We’ve had to deal with limited resources in our communities, which has just made us tough and creative. You may be in a town that has a real limited workforce. Another small town may not have educational resources. You can’t count on any one town having all the major resources that you expect in a metropolitan area.
These things are coming into play nationally. So that creativity we’ve developed that helps small town businesses survive is now the creativity that everybody needs.
So what can small town businesspeople teach other businesspeople?
McCray: Let’s start with word getting around. Every travel agency now deals with the fact that all of their customers can discuss every element of their interaction with you online. Your customers now have the ability to talk to every other one. So if you have a problem with one customer, they can tell so many more people.
In addition your customer has the ability to connect with people to find out all the alternatives they have to dealing with a travel agent.
The solution from small towns is to treat each customer as an important individual, to give such incredible customer service to each one of them that they’re motivated to take up the other side of that and spread the good word about you.
Then they will go onto their social networks and tell all their friends, ‘Oh I just had the most amazing experience with these people. They set up my trip exactly the way I wanted. They knew what I needed. They listened to me.’ So the good word spreads also.
What other lessons might apply specifically to travel agencies?

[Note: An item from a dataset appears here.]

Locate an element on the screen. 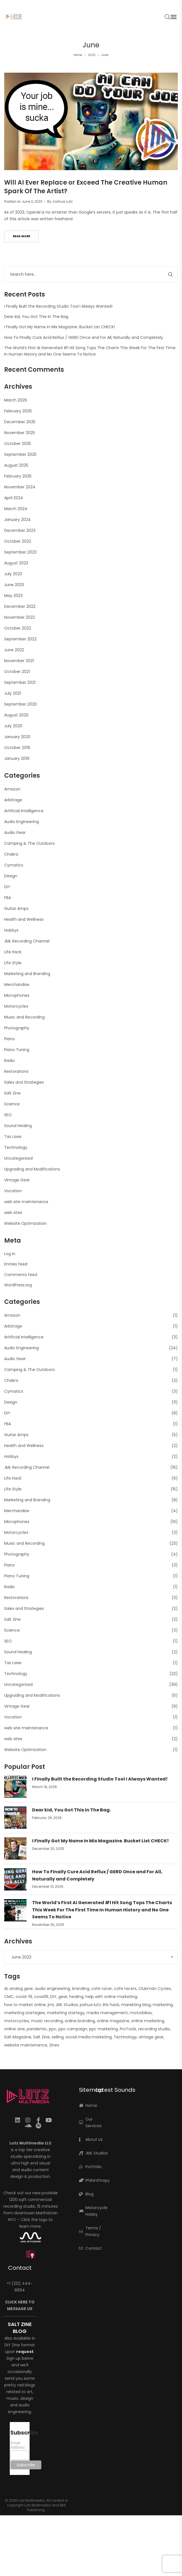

McCray: We’ve dealt with real limited lending for a long time, which means we got real creative about ways to finance our businesses without ever borrowing, as well as being really tight. No one is as frugal as the small town entrepreneur.
Small town entrepreneurs come up with all sorts of creative ways to make do with something, to make it last longer, to do without things that more urban entrepreneurs feel they are entitled to – like a real comfy chair. A rural entrepreneur is more likely to go, ‘This chair is just fine; I can go another year on it.’
That kind of frugality is a good lesson for any business right now. The other thing is being creative about not requiring as many resources.
Say more about being creative.
McCray: Say to yourself, ‘If I didn’t have this resource, how would I get along without it? What would I do?’ Deliberately going through those questions is going to get you some creative answers that may truly improve the way you do business.
Can you make that relevant for travel agents?
McCray: You’re in an industry that’s reinventing itself, so it’s a great time to be asking those creative questions: What if something I take for granted went away or wasn’t available? What would I do in that space?
Asking those questions of yourself in a positive frame of mind puts you in a place to come up with the creative answers that may mean you go in a whole new direction that is a wonderful thing for your business.
What about the online space?
McCray: Every one of your readers knows that you are in an industry that is being squeezed from all sides. It has never been more important for you to communicate directly, one on one with your customers.
It’s never been more important for you to be remarkable, exciting and different, and the only way to do that is one to one, and the only way to make that happen is to get online. That’s where your customers are more than ever.